Exercise brief => List every line below containing "close".

-- Available records follows --

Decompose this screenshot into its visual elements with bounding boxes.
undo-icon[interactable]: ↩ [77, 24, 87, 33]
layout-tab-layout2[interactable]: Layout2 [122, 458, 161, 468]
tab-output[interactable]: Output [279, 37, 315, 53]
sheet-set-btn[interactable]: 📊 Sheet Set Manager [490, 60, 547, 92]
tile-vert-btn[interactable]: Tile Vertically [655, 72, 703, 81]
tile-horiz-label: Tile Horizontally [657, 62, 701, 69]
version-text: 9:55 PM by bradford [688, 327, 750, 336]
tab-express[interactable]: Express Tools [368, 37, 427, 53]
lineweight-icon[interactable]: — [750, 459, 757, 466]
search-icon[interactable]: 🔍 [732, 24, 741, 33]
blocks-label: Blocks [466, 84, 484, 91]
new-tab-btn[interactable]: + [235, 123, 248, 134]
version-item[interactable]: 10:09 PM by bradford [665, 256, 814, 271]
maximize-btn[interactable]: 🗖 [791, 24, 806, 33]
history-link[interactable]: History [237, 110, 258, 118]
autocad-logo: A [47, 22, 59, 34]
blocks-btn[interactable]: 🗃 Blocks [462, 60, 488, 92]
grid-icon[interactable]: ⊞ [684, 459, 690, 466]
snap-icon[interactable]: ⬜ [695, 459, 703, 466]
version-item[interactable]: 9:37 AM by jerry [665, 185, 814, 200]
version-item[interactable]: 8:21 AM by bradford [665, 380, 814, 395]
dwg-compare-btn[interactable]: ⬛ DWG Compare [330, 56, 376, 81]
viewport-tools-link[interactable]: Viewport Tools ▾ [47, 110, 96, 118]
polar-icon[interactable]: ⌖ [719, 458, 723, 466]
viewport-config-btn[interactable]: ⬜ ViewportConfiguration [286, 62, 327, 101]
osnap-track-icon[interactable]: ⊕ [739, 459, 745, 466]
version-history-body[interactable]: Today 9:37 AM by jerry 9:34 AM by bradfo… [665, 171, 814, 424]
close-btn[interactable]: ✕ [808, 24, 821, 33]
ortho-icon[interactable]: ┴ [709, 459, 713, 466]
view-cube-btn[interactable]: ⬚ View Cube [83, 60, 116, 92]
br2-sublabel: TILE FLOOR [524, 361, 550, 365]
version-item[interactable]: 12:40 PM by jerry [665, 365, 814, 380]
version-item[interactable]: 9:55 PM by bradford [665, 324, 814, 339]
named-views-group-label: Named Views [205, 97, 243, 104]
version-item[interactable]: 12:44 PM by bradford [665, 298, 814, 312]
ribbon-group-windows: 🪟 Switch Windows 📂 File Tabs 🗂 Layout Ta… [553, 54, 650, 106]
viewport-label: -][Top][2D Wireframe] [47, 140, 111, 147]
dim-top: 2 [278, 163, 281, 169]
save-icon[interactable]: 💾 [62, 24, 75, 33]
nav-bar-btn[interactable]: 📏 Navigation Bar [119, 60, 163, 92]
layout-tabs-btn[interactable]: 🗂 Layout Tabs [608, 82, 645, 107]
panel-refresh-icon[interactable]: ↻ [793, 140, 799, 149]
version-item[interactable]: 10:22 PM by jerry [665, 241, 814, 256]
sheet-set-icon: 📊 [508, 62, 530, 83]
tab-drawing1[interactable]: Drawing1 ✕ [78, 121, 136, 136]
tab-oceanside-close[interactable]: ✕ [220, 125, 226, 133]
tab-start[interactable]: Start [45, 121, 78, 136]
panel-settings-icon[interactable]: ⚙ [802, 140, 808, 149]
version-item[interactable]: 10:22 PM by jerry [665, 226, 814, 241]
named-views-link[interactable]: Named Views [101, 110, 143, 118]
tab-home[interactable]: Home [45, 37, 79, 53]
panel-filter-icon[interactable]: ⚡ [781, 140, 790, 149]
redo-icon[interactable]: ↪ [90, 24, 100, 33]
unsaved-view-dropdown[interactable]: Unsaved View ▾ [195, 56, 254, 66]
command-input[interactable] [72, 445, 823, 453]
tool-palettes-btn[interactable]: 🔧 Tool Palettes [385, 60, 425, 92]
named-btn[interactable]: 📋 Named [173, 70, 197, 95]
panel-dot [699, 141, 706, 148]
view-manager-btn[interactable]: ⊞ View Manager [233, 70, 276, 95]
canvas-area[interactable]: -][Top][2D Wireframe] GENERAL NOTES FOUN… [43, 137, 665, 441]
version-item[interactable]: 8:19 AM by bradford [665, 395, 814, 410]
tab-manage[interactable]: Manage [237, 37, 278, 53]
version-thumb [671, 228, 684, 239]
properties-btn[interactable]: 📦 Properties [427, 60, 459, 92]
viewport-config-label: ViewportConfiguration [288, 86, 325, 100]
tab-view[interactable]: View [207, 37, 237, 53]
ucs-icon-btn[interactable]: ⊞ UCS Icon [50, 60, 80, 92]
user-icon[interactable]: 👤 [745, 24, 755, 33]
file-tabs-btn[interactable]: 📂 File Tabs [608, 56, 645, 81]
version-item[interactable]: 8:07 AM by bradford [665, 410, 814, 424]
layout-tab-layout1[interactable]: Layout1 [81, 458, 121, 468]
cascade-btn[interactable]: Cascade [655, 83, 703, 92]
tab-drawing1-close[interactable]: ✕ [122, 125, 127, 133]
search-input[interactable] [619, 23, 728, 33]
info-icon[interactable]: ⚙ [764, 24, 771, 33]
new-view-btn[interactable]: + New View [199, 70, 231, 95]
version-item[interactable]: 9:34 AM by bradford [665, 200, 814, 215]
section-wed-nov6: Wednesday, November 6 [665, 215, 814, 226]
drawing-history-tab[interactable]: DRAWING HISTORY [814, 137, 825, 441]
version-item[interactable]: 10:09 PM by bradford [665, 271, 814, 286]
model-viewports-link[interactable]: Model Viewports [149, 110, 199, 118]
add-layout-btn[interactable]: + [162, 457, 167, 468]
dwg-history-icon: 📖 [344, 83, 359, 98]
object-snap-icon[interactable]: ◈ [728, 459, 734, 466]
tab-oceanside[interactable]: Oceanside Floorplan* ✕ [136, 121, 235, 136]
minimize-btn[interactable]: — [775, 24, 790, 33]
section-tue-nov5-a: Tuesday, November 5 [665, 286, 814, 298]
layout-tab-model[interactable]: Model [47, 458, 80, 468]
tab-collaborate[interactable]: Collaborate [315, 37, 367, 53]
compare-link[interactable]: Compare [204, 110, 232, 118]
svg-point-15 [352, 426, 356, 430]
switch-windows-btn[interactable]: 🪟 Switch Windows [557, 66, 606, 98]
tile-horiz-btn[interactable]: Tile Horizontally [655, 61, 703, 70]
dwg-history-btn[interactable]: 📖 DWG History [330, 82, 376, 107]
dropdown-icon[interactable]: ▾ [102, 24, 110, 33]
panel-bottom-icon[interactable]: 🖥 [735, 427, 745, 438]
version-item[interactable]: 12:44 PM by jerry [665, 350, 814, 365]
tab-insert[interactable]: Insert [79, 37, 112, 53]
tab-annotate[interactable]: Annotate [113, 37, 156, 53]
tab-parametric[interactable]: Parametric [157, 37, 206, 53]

-- Available records concluded --

Output for this task =>
close-btn[interactable]: ✕ [808, 24, 821, 33]
tab-oceanside-close[interactable]: ✕ [220, 125, 226, 133]
tab-drawing1-close[interactable]: ✕ [122, 125, 127, 133]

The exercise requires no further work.